Dans le cadre du remplacement du gouvernement démissionnaire, les parlementaires semblent se conforter dans cette situation délétère, ce vacuum politique ambiant. Le Sénat dit qu’il n’est pas pressé et qu’il prendra le temps nécessaire d’étudier le dossier de chacun des membres du prochain gouvernement soumis à son évaluation. La Chambre basse promet d’en faire de même, après le travail du Sénat. Pour faire monter la pression sur le Premier ministre nommé, Jean Henry Céant, une vingtaine de députés exigeraient le maintien en poste d’un autre «Pa ka pa la». Aviol Fleurant serait un autre absolu incontournable à participer coûte-que-coûte au prochain gouvernement. C’est à cet ultimatum que devrait se soumettre le Premier ministre nommé, s’il veut obtenir le «sésame-ouvre-toi» à la Chambre basse.

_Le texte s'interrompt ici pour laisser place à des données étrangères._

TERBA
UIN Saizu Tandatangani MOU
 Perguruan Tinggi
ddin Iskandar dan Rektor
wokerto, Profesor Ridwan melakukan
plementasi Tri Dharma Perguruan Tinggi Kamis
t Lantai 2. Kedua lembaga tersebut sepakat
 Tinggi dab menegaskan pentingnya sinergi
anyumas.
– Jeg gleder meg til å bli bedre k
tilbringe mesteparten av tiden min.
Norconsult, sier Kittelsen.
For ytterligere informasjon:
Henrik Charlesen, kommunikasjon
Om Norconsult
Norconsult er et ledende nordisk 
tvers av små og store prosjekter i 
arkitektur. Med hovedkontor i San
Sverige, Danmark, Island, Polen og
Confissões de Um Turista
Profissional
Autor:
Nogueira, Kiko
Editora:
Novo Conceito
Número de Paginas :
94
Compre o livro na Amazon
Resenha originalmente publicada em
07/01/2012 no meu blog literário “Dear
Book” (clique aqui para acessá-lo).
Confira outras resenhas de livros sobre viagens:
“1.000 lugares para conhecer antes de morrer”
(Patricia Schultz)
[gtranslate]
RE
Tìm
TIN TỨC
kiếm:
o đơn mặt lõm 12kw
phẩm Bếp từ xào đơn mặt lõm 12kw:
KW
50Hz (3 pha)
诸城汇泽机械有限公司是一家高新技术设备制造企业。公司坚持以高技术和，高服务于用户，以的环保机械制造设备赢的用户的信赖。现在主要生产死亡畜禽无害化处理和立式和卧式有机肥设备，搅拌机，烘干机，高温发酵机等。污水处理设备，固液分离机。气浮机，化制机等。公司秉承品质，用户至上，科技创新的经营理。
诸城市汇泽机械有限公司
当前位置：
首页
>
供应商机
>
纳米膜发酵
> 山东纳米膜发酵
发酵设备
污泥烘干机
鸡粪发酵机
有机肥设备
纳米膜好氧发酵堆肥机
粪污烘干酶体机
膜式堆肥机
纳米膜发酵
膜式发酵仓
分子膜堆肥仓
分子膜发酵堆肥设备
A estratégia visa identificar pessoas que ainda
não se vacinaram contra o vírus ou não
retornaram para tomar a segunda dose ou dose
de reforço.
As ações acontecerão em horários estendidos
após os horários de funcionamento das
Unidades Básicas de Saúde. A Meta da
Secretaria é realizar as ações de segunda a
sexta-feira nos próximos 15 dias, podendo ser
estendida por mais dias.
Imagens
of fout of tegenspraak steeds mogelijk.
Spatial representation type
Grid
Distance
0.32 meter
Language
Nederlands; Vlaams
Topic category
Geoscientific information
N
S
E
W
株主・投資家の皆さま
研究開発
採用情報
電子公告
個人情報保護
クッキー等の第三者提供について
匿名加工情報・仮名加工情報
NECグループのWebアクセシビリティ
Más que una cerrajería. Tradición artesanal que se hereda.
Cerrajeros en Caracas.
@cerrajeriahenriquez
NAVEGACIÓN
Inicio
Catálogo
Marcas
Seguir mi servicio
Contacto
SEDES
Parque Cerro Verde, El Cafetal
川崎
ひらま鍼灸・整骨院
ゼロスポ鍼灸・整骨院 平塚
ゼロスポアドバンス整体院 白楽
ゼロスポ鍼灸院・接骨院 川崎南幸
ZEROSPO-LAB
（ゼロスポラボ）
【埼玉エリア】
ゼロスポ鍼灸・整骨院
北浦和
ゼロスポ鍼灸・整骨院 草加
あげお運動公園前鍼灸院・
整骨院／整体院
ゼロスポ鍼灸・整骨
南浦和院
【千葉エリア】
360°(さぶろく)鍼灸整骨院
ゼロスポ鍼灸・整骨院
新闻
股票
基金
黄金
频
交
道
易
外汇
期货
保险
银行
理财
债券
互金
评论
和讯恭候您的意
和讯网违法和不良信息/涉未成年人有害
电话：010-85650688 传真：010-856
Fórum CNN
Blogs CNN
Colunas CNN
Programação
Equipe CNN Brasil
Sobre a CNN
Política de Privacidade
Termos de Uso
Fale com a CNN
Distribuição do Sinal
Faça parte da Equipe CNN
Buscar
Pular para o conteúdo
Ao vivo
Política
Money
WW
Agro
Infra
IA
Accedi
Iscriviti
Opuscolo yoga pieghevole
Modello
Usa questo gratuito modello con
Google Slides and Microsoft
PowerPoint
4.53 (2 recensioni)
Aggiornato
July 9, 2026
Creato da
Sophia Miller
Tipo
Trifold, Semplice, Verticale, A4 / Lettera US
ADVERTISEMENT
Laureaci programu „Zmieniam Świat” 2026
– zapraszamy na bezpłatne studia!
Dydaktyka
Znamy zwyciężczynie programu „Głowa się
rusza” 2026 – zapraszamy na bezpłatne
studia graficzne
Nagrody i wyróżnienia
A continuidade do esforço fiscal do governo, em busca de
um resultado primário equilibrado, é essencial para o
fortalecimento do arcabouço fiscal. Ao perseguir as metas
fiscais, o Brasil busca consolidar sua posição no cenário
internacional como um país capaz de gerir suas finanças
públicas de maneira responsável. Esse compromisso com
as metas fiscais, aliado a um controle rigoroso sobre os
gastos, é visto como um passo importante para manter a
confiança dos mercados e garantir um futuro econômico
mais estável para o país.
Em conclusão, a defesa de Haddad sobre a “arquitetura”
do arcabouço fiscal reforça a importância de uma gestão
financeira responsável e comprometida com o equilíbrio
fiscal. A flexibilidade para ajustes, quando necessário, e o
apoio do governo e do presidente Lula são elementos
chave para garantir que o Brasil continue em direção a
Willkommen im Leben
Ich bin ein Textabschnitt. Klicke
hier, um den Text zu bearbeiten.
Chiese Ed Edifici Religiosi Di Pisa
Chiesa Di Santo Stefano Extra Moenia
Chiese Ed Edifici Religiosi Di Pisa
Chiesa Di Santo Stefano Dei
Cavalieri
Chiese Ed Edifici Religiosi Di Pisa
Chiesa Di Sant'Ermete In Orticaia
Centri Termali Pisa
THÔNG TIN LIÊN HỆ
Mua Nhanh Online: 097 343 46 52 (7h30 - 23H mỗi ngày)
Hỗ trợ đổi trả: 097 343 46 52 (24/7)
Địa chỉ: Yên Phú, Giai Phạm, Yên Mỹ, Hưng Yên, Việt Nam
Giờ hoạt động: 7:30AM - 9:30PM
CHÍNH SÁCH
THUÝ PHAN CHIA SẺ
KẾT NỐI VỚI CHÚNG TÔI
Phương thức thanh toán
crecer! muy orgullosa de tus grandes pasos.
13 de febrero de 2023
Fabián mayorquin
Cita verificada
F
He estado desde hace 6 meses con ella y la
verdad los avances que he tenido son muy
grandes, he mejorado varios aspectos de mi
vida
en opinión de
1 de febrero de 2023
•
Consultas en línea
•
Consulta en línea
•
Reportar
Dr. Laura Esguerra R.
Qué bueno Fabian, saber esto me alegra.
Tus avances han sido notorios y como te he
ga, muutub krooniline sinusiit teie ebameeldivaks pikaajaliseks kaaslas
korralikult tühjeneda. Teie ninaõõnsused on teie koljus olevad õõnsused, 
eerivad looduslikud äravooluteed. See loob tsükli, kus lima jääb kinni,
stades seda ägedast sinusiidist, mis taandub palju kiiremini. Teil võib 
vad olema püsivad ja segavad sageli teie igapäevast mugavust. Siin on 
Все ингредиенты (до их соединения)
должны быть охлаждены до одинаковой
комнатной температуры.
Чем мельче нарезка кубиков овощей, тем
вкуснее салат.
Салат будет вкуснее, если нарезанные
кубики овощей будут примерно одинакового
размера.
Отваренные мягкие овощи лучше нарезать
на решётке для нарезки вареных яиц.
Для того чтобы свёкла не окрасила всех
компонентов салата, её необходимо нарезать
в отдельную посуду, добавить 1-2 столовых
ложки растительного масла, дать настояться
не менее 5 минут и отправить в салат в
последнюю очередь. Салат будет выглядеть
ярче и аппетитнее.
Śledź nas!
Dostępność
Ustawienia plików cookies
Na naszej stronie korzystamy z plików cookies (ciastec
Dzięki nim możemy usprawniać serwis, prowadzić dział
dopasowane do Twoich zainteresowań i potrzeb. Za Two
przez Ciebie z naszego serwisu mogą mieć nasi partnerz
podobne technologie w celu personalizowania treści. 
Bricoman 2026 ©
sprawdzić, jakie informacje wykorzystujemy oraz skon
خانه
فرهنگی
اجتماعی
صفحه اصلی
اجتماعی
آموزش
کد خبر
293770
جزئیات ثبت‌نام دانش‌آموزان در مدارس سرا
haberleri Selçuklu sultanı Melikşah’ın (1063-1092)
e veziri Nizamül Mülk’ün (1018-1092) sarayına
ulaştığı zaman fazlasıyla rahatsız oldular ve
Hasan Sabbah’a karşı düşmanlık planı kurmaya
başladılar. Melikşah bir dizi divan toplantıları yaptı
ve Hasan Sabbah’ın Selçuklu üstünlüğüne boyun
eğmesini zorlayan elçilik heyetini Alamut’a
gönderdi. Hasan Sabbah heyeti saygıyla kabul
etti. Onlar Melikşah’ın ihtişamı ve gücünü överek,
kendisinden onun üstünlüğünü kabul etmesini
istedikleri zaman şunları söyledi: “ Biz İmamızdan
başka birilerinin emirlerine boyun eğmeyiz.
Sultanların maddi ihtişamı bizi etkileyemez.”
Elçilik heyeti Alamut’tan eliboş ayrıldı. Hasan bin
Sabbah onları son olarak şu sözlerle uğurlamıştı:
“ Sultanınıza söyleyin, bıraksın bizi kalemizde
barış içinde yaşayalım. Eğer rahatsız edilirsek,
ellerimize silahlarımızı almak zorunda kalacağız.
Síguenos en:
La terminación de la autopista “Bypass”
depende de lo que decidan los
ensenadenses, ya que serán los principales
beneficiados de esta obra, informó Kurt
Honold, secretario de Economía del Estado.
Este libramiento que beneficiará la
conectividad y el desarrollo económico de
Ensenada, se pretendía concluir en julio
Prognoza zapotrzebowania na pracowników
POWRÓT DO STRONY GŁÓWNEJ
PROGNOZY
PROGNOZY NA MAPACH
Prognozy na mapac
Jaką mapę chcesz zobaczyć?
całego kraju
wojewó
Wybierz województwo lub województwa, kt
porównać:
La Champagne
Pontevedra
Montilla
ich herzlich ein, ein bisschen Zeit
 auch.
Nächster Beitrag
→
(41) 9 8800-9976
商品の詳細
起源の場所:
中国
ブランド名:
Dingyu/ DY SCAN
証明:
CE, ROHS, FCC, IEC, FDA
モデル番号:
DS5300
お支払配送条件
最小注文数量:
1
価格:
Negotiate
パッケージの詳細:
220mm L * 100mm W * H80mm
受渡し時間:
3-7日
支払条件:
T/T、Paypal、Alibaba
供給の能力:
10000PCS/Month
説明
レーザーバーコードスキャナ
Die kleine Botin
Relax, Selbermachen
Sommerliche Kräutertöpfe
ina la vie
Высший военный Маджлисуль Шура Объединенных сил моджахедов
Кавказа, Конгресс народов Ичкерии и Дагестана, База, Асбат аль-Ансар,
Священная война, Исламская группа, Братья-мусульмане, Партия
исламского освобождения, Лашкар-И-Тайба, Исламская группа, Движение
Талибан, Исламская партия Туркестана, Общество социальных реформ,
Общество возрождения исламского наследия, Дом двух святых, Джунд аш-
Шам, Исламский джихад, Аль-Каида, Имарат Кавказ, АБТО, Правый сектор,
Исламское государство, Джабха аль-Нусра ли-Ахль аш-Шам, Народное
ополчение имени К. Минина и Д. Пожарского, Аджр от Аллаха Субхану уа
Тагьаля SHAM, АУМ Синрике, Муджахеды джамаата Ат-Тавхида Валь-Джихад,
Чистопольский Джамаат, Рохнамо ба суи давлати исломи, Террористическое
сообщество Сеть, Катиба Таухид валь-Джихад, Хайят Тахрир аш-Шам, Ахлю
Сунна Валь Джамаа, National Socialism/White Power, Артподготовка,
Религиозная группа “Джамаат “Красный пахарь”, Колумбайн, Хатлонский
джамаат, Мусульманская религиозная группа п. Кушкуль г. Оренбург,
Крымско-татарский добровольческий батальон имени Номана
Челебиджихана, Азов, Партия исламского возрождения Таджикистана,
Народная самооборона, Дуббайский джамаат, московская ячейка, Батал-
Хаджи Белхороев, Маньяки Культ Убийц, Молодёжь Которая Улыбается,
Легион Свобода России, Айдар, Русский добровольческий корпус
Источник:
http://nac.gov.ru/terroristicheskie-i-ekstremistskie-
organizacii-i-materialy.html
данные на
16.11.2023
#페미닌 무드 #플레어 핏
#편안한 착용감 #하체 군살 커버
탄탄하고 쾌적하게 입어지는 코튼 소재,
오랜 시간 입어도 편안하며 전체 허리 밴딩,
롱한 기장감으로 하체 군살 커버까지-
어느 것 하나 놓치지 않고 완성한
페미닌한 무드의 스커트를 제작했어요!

Personne, ni au gouvernement, ni au Parlement, ne semble avoir compris l’urgence de la situation et la nécessité de donner rapidement un coup de barre dans une autre direction pour éviter la tempête que tant d’observateurs anticipent. Au Parlement, la Chambre des Députés vient d’adopter à la va-vite et en toute dernière minute le 30 août, un budget rectificatif pour un exercice financier se terminant le 30 septembre. Cela signifie que la Chambre des Députés vient juste d’entériner, a posteriori, des modification importantes opérées au cours des mois d’activité économiques pendant lesquelles les provisions budgétaires étaient obsolètes, en raison des nouvelles réalités financières du pays. Bref, on navigue à vue, sans prévisions budgétaires à moyen terme.

Du train que cela va, on assistera sans doute à un renvoi du Premier ministre nommé. Son énoncé politique, s’il est rejeté par la Chambre basse, en raison de la non satisfaction des exigences des députés pour la ratifier, signifiera la reprise du carrousel auquel on a assisté depuis les évènements de juillet dernier. Les illusions de changement tombent peu à peu. Dans la situation actuelle, rien ne dit que nous verrons la fin de cette valse de transition, avant les fêtes de fin d’année. Rien ne dit non plus qu’on ne débouchera pas sur une transition forcée qui nous donnera alors l’occasion de rebattre les cartes politiques et constitutionnelles, en vue de tenter de remettre de l’ordre dans les affaires du pays et dans le fonctionnement de nos institutions.